柴田製作所は三代目社長・柴田浩志の祖父、柴田三雄が1955年に創業した。

「戦時中に大阪で砲弾を削っていた技術を生かして金属加工の仕事をはじめたそうです」

当時はあまり設備投資もできなかったため、ボール盤で穴あけをするなどの簡単な加工がメインだったという。

1981年には浩志の父、柴田学とその弟(浩志の叔父)が三雄の仕事を引き継ぐことになり、法人化も果たした。

単能機を導入して軸物の端面削りなどをやるようになり、その後、旋盤・ロボドリルやマシニングを導入して仕事の幅を広げていった

これにより、横穴開けやDカットなどの付随加工は社内で完結させられるようになった。

当時は、ひとつの工程に特化している工場が多かった中、「シャフトの先端にピン穴を付けてほしい」などの顧客からの複数加工の要望に応えていったのだ。

機械を止めるな!効率化の知恵

当時の柴田製作所の一番の強みは『速さ』だった。

時代背景に後押しされたこともあり、仕事の幅を広げた柴田製作所への仕事の依頼は後を絶たなかった。

そのため、速さを実現するために機械を止めずに加工をする工夫を凝らしたのだ。

機械が加工している時間は人間のやることはありません。対面にもう一台置けば振り返るだけだから、一人最低2台は見られる……と、レイアウトを変えたんです」

柴田製作所の仕事は中小ロットの小物がメインで個々の加工時間が短いため自動化することは難しい。

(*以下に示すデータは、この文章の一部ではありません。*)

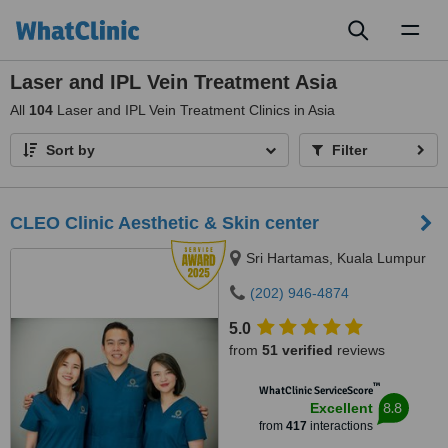
Toggl
naviga
Laser and IPL Vein Treatment Asia
All
104
Laser and IPL Vein Treatment Clinics in Asia
Sort by
Filter
CLEO Clinic Aesthetic & Skin center
Sri Hartamas, Kuala Lumpur
(202) 946-4874
5.0
from
51 verified
reviews
™
WhatClinic ServiceScore
8.8
Excellent
from
417
interactions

しかし、一人の社員が複数の機械を見られるように工夫を重ね、ベテランならば3台、4台同時に動かせるようにしたのである。そして、この方法は現在でも続いているという。

「新人だと2台任せても両方の機械が止まってしまうことがあります。でも、慣れてくると片方が動いている間にもう片方を取り換えることができるようになりますよ

裁量あるものづくりが技術を育てる

柴田製作所の働き方にはもう一つ特徴がある。
それは社員にある程度の裁量を与えて、自由に改善提案ができる文化だ。

浩志自身が仕事の中で楽しいと感じるのは、思い通りにできないものを試行錯誤する中で作り上げられることだという。

そしてうまくできるようになったら、どこを工夫すればもっと速くなるか、もっとコストを抑えられるかを考えることが楽しいという。

この浩志の感じる楽しさをすべての社員が得られるようになっているのだ。たとえば、利用する刃を変えることで効率が良くなると思ったならば、工具商社に相談し、時間短縮やコストなどを算出して自ら提案することができる。

ボタンを押すだけじゃ楽しくないですよね。それに自分で考えて工夫することで技術力も上がります。その技術力は社員ひとり一人の財産なので、もしも他の工場で働くことになっても恥ずかしくないくらいの技術はみんな持っていると思いますよ」

社員一人ひとりが自主的により良い方法を考える。
もしも行き詰まったときには仲間と相談し、どうにもならないときに社長に相談するという流れができているのだ。

「でも、僕が答えを出すことはありません。普段から加工をしている社員の方がよくわかってますからね。僕は話を聞きながら、問題がどこにあったのかを見つけるきっかけを作っているだけです」

三代目が挑んだ“現場改革”

社員全員に裁量を与える方法は、浩志が取り組みはじめたことだ。

先代が指揮していた頃は、プログラムができる数名が中心となり、他の社員はサポート的な役割を担っていた。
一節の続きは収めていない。